Combined, these initiatives have helped SPAR Norway reduce food waste by 25% between 2015 and 2017, but the goal is to continue to chip away at wastage. To assist in the process, all of SPAR Norway’s employees are trained in food wastage via a simulation game, which puts staff within “virtual stores” with various scenarios and an opportunity to collect points if they reduce food waste. Fjeldheim said SPAR International has adopted this technology as a best practice and has extended it to other training modules, including customer service, basic operations and the checkout zone.
SPAR Norway has a target to use 20% less plastic in fruit and vegetable packaging by 2020. Avocados, for example, are now packed on paper-based containers versus plastic, and strawberries and carrots come in cardboard punnets and trays.
Healthy Lifestyles
From a product point of view, SPAR Snarøya enjoys strong sales of eco-lines, which its affluent and health-conscious customer base appreciates. Vegetarianism is gaining ground as in other global markets, with a 36% increase in sales at SPAR Norway from 2017 to 2018.
The consumer appetite for health and well-being meshes with SPAR Norway’s own goals for a healthier lifestyle for Norwegian customers. Fjeldheim said the business has 2020 targets to increase sales of fruit and vegetables, fish and seafood and full-grain bread and similar targets to decrease levels of salt, sugar and saturated fats in diets. “We are changing our recipes and our own brand recipes, and we report on what we have achieved—whether we are on target or better, not on target but moving in the right direction or not on target at all,” he said. As a result, the business now sells more light or diet sodas than regular products, he revealed.
Environmental Funds
The store includes a post office and has introduced self-checkouts alongside manned registers. “It’s brand new in Norway, and our customers are just getting used to it,” Fjeldheim explained.
Consumers can buy reusable shopping bags at the checkout, along with paper carrier bags printed with the SPAR logo (20 Euro cents) and plastic bags (17 Euro cents), while bags for recycling food waste at home are free of charge. NorgesGruppen also contributes to the Norwegian Retailers’ Environmental Fund, which collates charges made for plastic bags—half of one krone for every bag sold—and then uses the proceeds to fund environmental projects.
There also are in-store units for recycling plastic bottles and carrier bags with an option to donate the incentive received to the Red Cross. SPAR Norway has raised €1 million for the humanitarian organization to date, with half of the sum given to local branches of the Red Cross.
Another NorgesGruppen-wide initiative is an environmental fund—€800,000 a year—for employees who seek funding for personal environmentally friendly projects to help decrease energy and CO2 emissions—be that purchasing an electric car, electric bike or push bike, or implementing energy efficiency measures within their own homes or prioritizing public transportation.
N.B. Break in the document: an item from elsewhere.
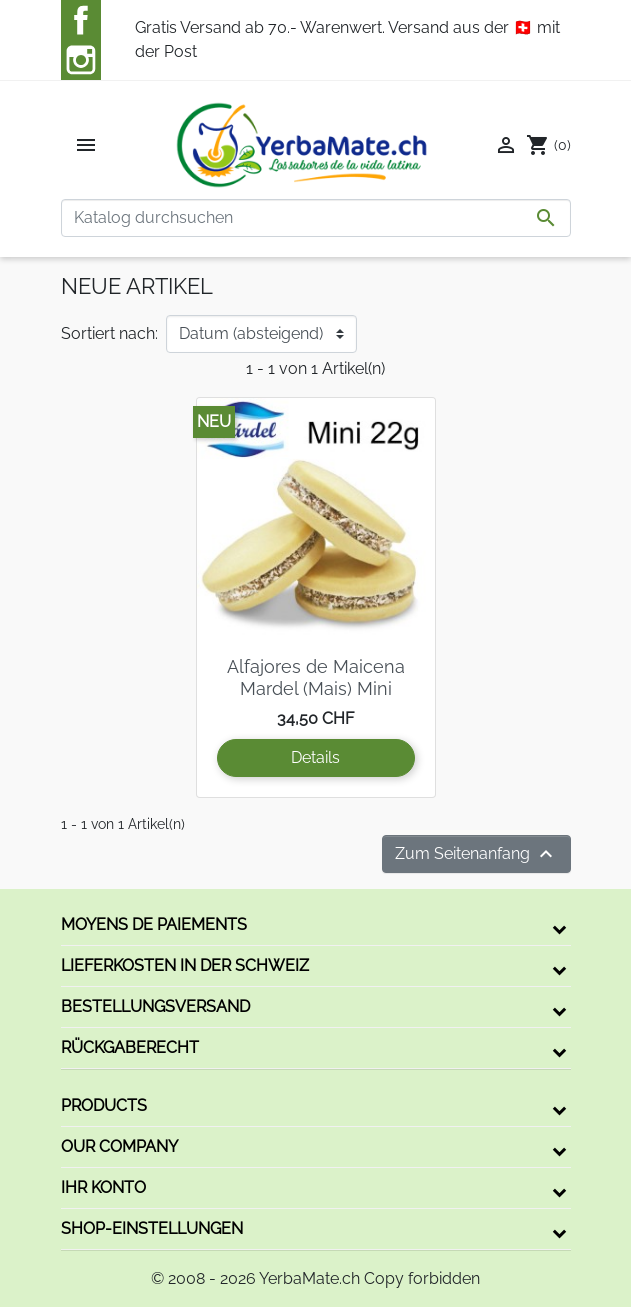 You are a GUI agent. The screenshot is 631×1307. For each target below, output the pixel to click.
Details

There’s no stopping SPAR Norway it seems. Fjeldheim reported that the company has invested €150 million in the business since 2013 and that all stores were “reinvented” by the end of 2018. SPAR Snarøya is the current flagship, but convenience retailers looking for sustainable and environmentally friendly solutions and inspiration should keep a very close eye on SPAR Norway and its NorgesGruppen parent.